# TASK BRIEF
Each entry is to be retyped without alteration, and no picture is to be included.

(Saved data entries)

┄┄┄┄┄┄

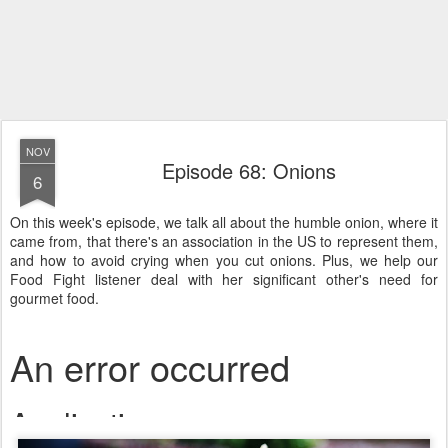
NOV
Episode 68: Onions
6
On this week's episode, we talk all about the humble onion, where it
came from, that there's an association in the US to represent them,
and how to avoid crying when you cut onions. Plus, we help our
Food Fight listener deal with her significant other's need for
gourmet food.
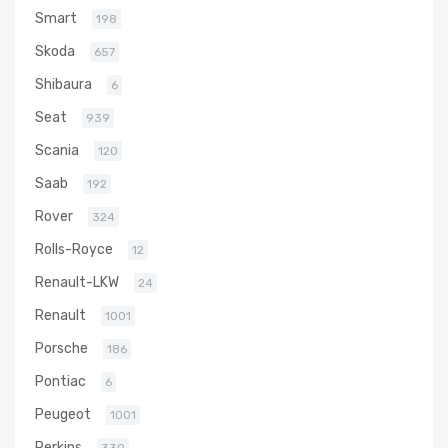
Smart
198
Skoda
657
Shibaura
6
Seat
939
Scania
120
Saab
192
Rover
324
Rolls-Royce
12
Renault-LKW
24
Renault
1001
Porsche
186
Pontiac
6
Peugeot
1001
Perkins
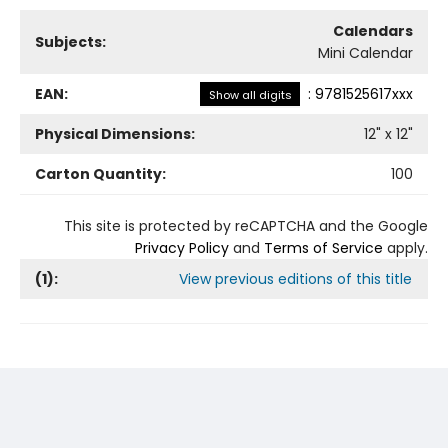
Calendars
Subjects:
Mini Calendar
EAN:
:
9781525617xxx
Show all digits
Physical Dimensions:
12
" x
12
"
Carton Quantity:
100
This site is protected by reCAPTCHA and the Google
Privacy Policy
and
Terms of Service
apply.
(
1
):
View previous editions of this title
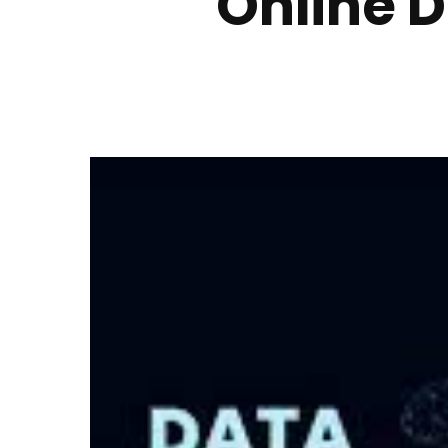
Online D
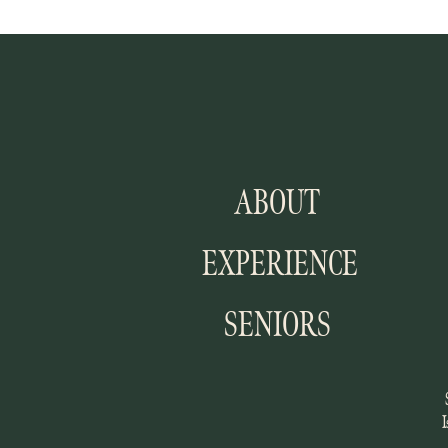
ABOUT
EXPERIENCE
SENIORS
I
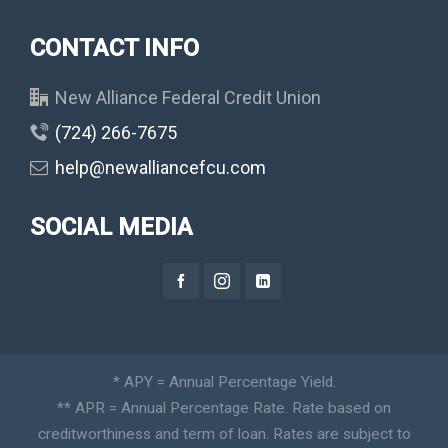
CONTACT INFO
New Alliance Federal Credit Union
(724) 266-7675
help@newalliancefcu.com
SOCIAL MEDIA
* APY = Annual Percentage Yield.
** APR = Annual Percentage Rate. Rate based on
creditworthiness and term of loan. Rates are subject to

┄┄┄┄┄┄

# RESPONSE TO THIS EXERCISE
NOV
Episode 68: Onions
6
On this week's episode, we talk all about the humble onion, where it
came from, that there's an association in the US to represent them,
and how to avoid crying when you cut onions. Plus, we help our
Food Fight listener deal with her significant other's need for
gourmet food.
Smart
198
Skoda
657
Shibaura
6
Seat
939
Scania
120
Saab
192
Rover
324
Rolls-Royce
12
Renault-LKW
24
Renault
1001
Porsche
186
Pontiac
6
Peugeot
1001
Perkins
Calendars
Subjects:
Mini Calendar
EAN:
:
9781525617xxx
Show all digits
Physical Dimensions:
12
" x
12
"
Carton Quantity:
100
This site is protected by reCAPTCHA and the Google
Privacy Policy
and
Terms of Service
apply.
(
1
):
View previous editions of this title
Online D
ABOUT
EXPERIENCE
SENIORS
I
CONTACT INFO
New Alliance Federal Credit Union
(724) 266-7675
help@newalliancefcu.com
SOCIAL MEDIA
* APY = Annual Percentage Yield.
** APR = Annual Percentage Rate. Rate based on
creditworthiness and term of loan. Rates are subject to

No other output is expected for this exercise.